Work instruction ▸
Scan the listing below and copy every line holding "ایران".

[Opening Exercise material section]

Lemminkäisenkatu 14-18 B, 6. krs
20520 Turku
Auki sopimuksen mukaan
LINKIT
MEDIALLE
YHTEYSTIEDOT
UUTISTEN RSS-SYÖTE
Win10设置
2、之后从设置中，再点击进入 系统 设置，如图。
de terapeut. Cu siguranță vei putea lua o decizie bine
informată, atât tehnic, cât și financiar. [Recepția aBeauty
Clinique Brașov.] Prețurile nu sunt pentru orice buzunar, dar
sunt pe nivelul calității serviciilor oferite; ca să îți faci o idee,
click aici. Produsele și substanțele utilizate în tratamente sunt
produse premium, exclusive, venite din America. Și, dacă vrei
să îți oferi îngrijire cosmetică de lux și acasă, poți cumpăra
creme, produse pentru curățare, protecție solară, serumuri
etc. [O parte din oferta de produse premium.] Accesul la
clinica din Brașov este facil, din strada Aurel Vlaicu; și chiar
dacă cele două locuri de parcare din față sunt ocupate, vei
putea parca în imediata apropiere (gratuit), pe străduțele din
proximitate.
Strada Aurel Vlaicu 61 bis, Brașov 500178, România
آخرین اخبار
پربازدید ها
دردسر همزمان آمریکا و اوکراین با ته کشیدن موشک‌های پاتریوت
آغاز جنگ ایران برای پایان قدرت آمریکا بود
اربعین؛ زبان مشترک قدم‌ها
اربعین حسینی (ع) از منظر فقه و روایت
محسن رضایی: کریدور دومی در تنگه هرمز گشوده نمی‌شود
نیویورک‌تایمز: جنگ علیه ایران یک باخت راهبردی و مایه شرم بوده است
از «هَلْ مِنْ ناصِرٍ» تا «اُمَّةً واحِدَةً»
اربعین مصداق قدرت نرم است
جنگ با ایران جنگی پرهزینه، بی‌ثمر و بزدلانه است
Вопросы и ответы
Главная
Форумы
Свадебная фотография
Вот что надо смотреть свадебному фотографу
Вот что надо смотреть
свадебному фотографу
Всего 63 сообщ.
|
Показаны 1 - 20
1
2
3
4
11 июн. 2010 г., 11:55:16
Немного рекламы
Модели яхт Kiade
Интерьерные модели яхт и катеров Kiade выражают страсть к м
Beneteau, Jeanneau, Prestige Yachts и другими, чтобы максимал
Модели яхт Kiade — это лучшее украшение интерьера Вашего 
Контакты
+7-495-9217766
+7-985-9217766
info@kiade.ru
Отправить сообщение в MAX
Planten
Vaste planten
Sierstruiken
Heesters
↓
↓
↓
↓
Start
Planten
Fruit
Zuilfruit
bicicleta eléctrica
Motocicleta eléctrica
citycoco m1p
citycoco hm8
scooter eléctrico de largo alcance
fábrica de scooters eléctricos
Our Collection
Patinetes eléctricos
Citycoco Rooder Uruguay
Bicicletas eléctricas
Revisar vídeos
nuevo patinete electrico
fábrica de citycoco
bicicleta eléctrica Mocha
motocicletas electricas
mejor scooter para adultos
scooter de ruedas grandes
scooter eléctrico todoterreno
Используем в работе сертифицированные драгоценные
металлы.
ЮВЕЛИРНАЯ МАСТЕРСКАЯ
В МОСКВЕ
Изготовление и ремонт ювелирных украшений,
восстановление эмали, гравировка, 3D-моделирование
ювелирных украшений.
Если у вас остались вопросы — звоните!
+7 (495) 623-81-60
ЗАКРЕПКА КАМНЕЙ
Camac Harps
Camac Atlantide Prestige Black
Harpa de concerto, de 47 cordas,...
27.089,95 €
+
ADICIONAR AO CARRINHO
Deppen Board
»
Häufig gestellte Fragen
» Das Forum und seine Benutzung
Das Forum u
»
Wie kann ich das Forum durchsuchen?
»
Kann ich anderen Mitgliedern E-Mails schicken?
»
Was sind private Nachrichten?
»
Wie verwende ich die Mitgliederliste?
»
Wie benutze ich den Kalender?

[Closing Exercise material section]

Problem solution ▸
آغاز جنگ ایران برای پایان قدرت آمریکا بود
نیویورک‌تایمز: جنگ علیه ایران یک باخت راهبردی و مایه شرم بوده است
جنگ با ایران جنگی پرهزینه، بی‌ثمر و بزدلانه است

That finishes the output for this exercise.